Pandemic contact tracing is an important tool. Operating such a tool while respecting personal privacy rights can be tricky. Just ask the state governments of North Dakota and South Dakota.
The app did send data to personal marketing companies. According to privacy watchdog Jumbo Privacy, the Care19 app had built in lines of code that sends location and identification data to third-party companies including Foursquare, BugFender and Google. Some of these entities market to consumers using location data.
ProudCrowd developed Care19 as “a free mobile app . . . to help slow the spread of COVID-19 in North Dakota.” The app works by identifying individuals who may have had contact with people who have tested positive.
Individuals using the app are given a random ID number and the app will anonymously cache the individual’s locations throughout the day. The app will store location data for visits for 10 minutes or more, and the ID number of each individual contains no other personal information. Individuals who test positive for COVID-19 can consent to their information being sent to the state departments of health in order to conduct contact tracing.

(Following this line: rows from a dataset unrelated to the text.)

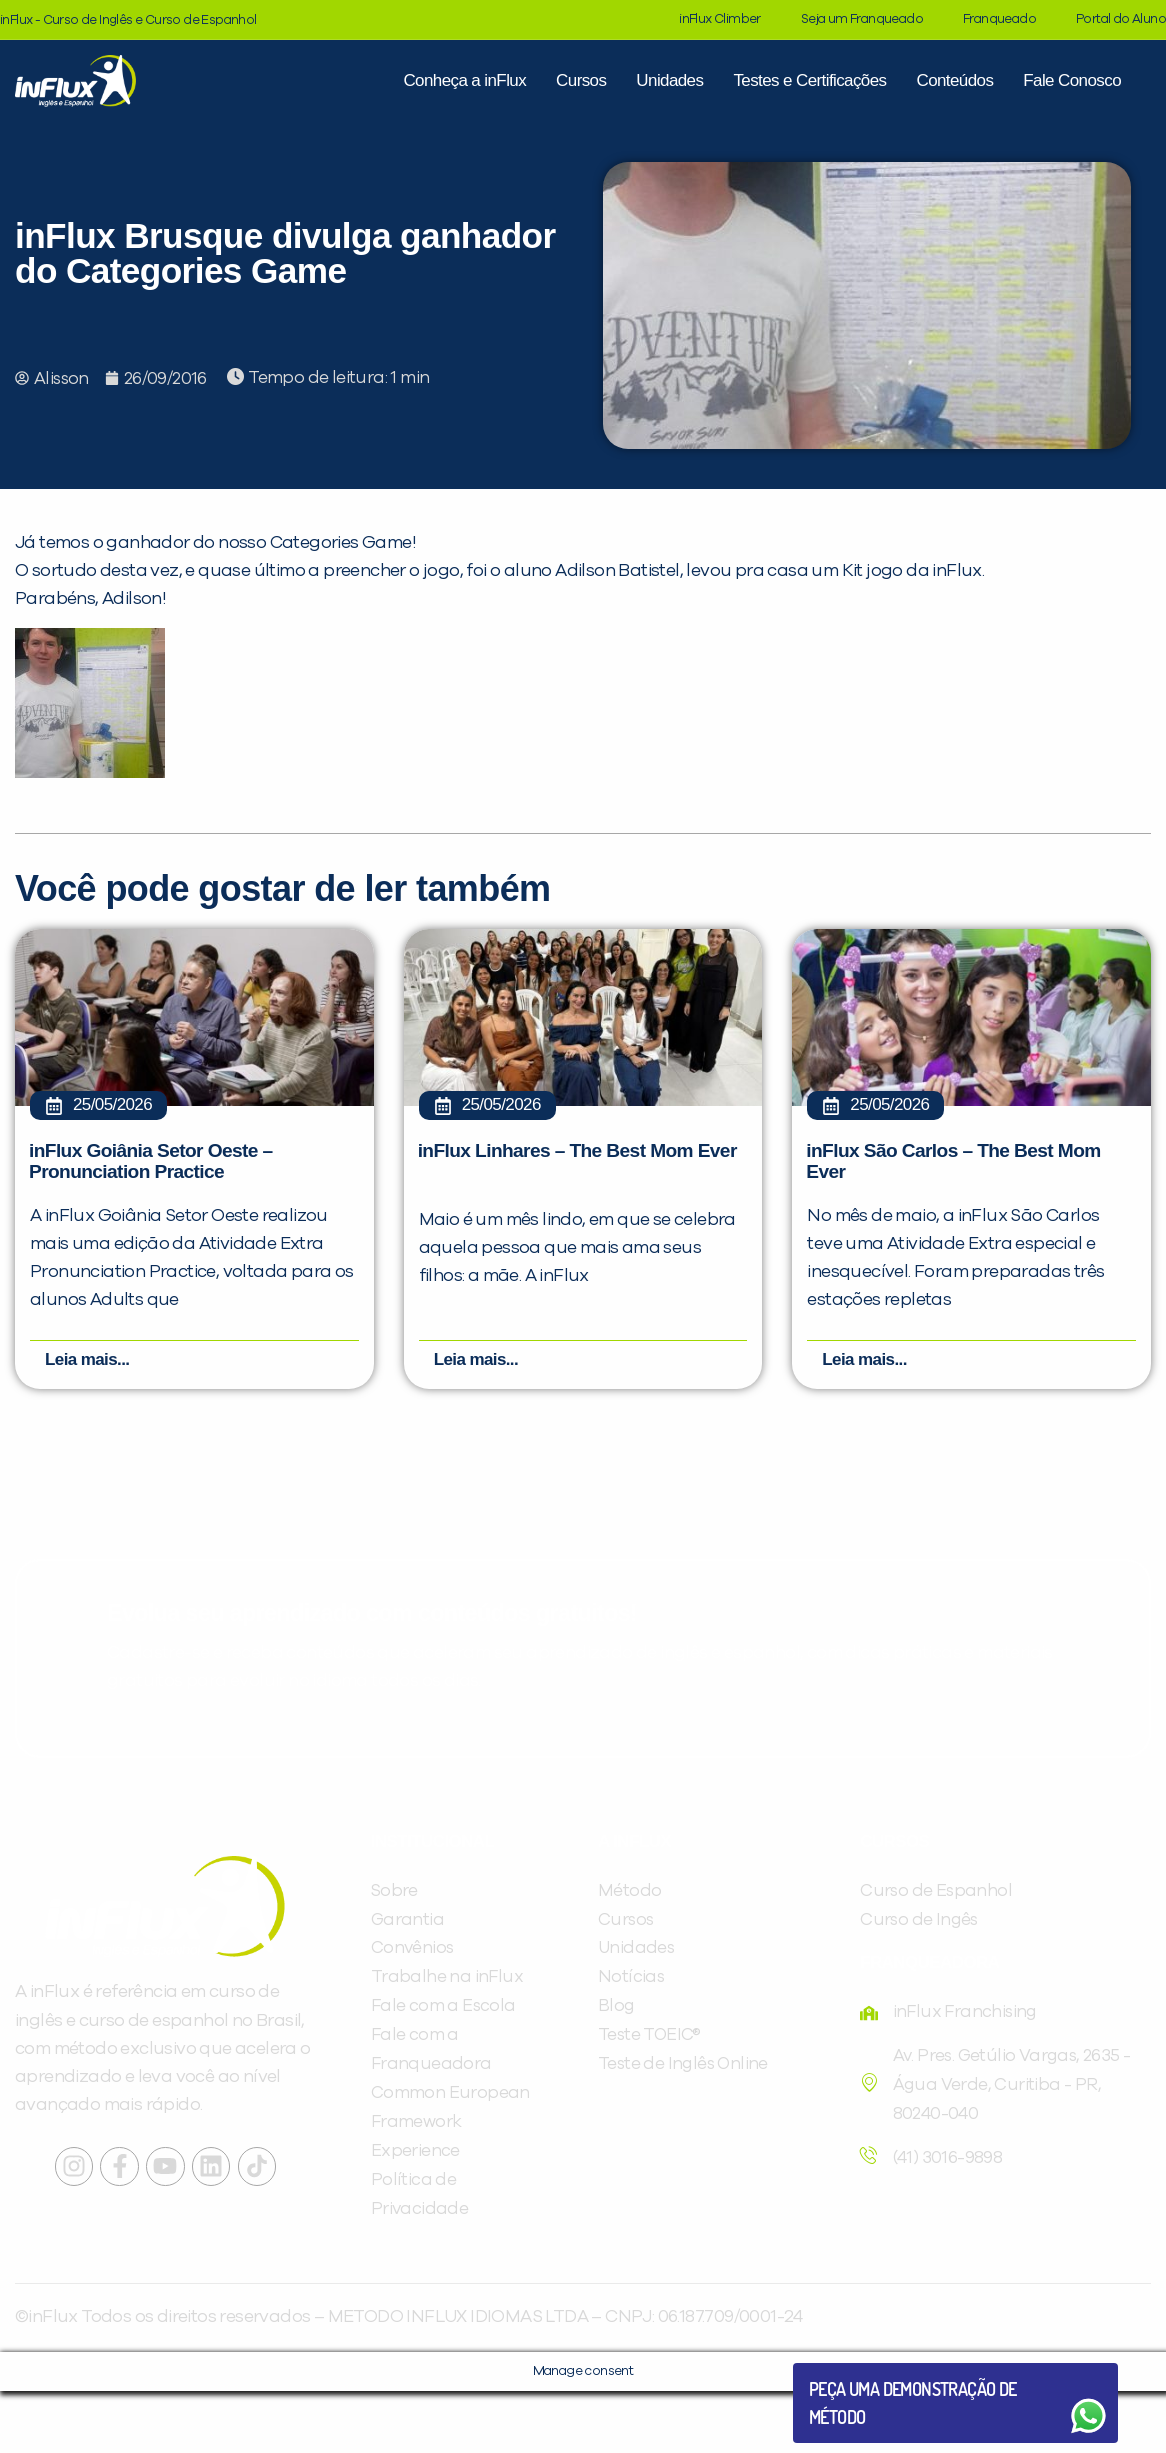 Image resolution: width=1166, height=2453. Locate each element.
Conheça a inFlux (464, 80)
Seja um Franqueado (862, 19)
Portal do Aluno (1121, 19)
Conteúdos (954, 80)
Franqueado (999, 19)
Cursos (581, 80)
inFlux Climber (720, 19)
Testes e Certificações (809, 80)
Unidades (669, 80)
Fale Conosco (1072, 80) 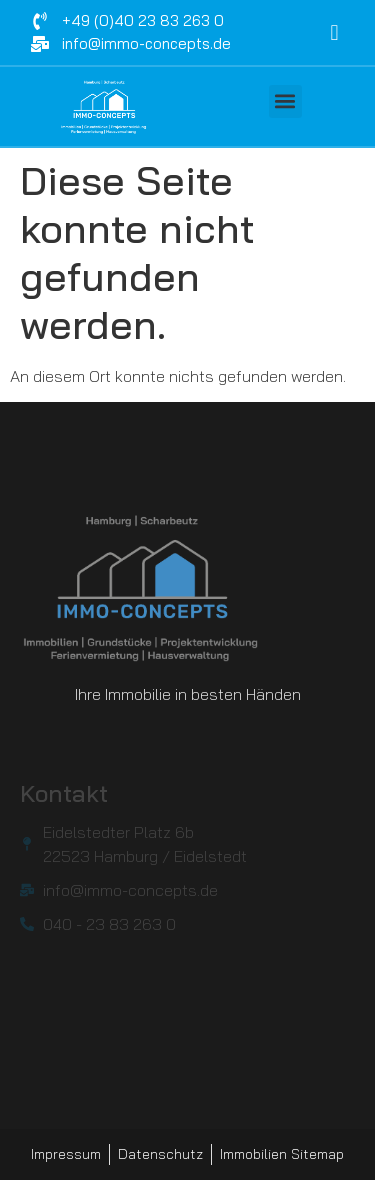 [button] (285, 101)
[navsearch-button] (334, 32) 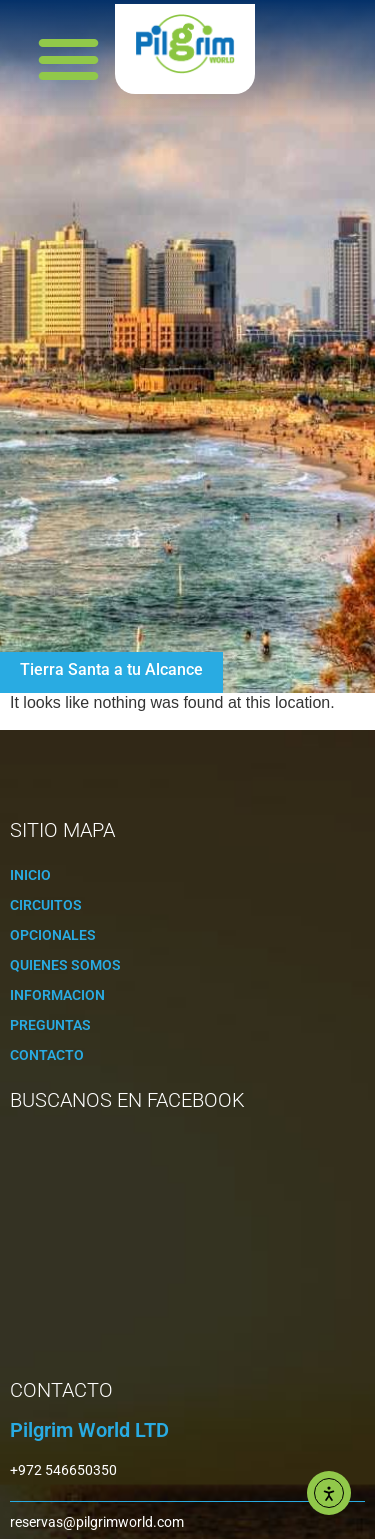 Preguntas (50, 1025)
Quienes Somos (65, 965)
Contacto (47, 1055)
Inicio (30, 875)
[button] (69, 59)
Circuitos (46, 905)
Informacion (57, 995)
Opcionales (53, 935) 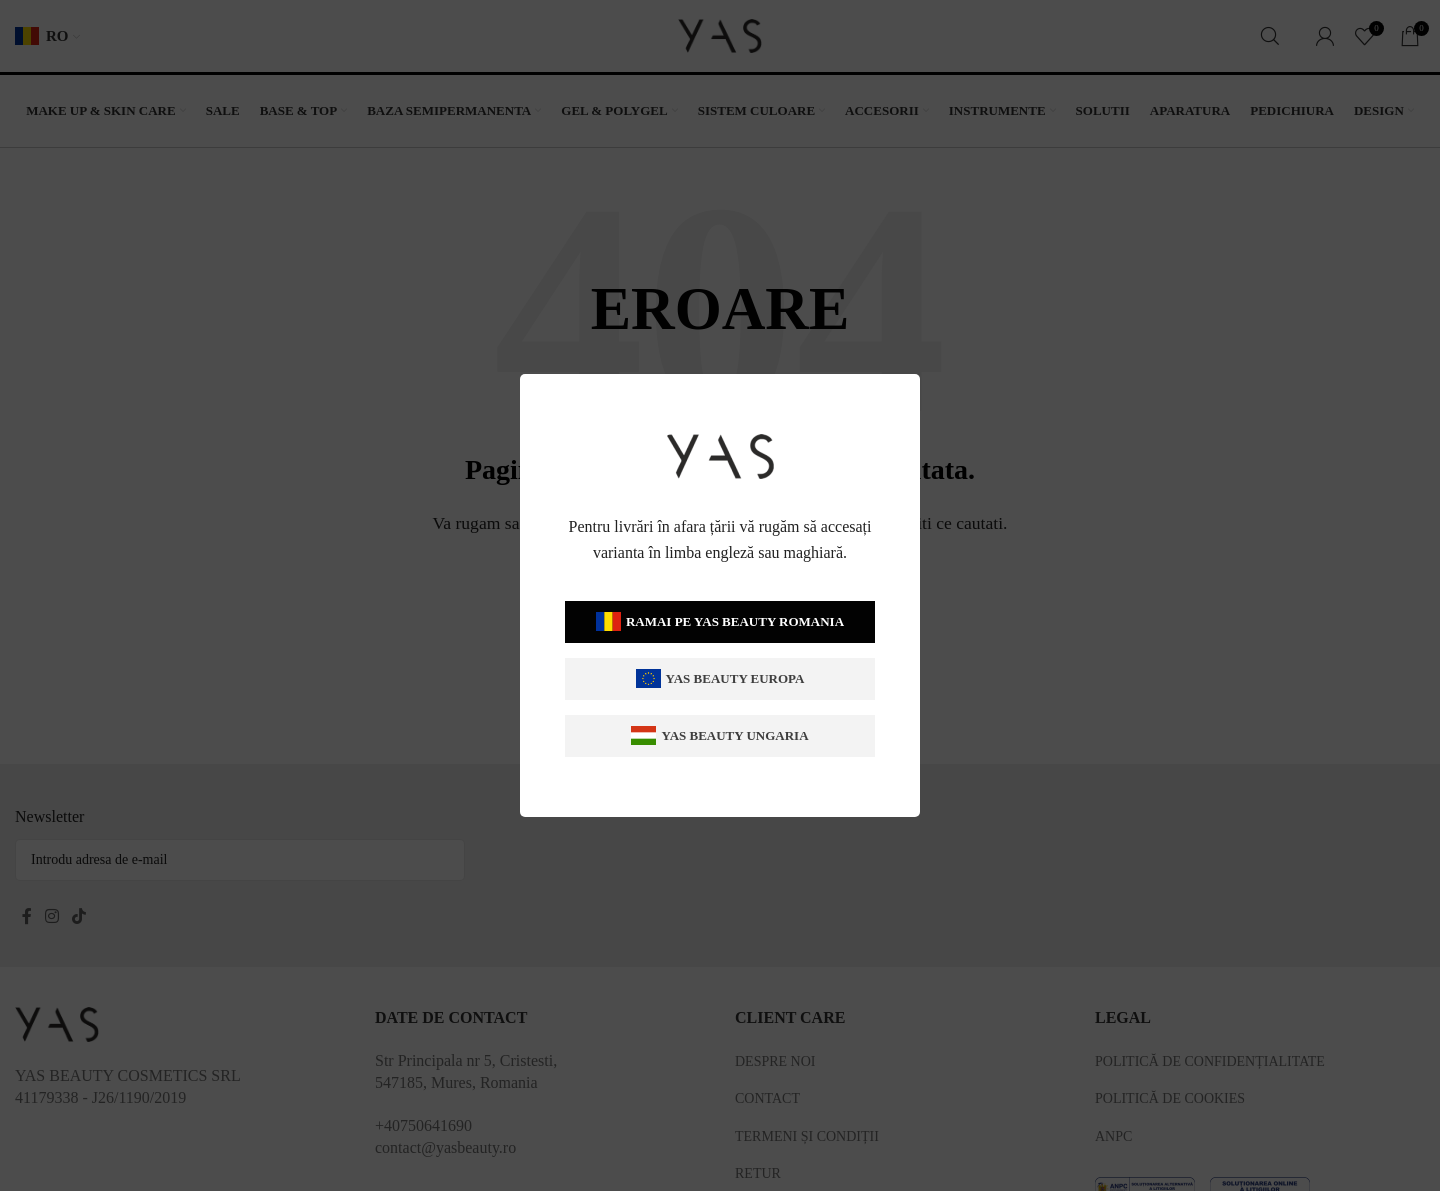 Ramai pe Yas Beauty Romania (720, 621)
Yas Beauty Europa (719, 678)
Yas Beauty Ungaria (719, 735) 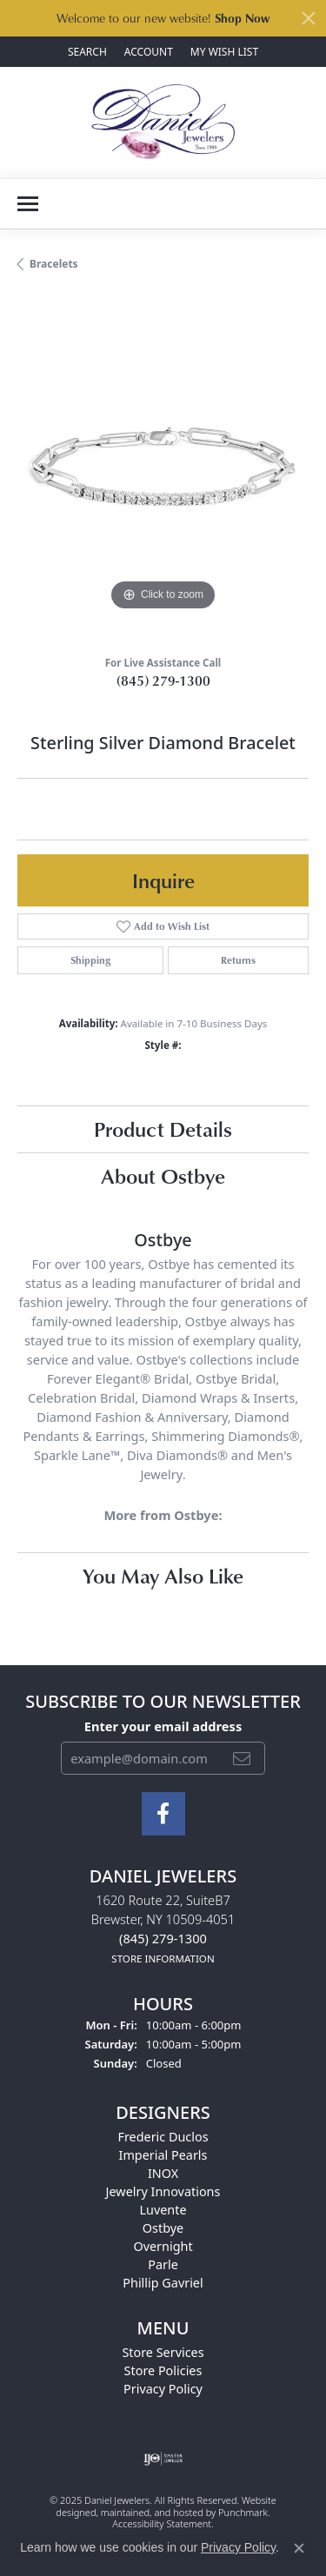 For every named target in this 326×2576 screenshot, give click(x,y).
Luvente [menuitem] (162, 2209)
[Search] (87, 52)
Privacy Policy (238, 2547)
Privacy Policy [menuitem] (163, 2388)
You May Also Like (163, 1575)
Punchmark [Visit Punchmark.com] (243, 2512)
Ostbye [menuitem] (163, 2228)
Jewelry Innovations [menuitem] (163, 2191)
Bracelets (54, 263)
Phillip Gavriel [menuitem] (163, 2282)
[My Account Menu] (148, 52)
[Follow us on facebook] (163, 1814)
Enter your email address (163, 1726)
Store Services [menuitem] (162, 2352)
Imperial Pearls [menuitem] (163, 2155)
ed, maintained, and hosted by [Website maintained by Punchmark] (151, 2512)
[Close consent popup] (299, 2548)
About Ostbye (163, 1175)
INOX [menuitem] (163, 2173)
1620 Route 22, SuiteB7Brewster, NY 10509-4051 (163, 1928)
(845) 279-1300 (163, 680)
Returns (238, 960)
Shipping (90, 960)
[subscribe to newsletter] (241, 1758)
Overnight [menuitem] (162, 2246)
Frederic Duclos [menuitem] (162, 2136)
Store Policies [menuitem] (163, 2370)
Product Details (163, 1128)
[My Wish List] (224, 52)
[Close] (309, 18)
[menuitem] (163, 2459)
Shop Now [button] (242, 18)
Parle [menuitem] (163, 2264)
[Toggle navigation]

In 2015, then FTC Director Jessica Rich expressed the significance of misleading privacy policies. Her statement included that “materially misleading statements or omissions about privacy or data security that are likely to mislead reasonable consumers, such statements or omissions are deceptive. The FTC has used this authority, for example, to challenge false and misleading claims about how companies use and share consumer data; whether they track consumers’ movements online; whether they are honoring consumers’ opt-outs; and whether they are delivering on promises to secure consumers’ financial and health data.” The FTC has brought hundreds of enforcement actions protecting the privacy of consumer information. Its enforcement actions have addressed practices offline, online, and in the mobile environment.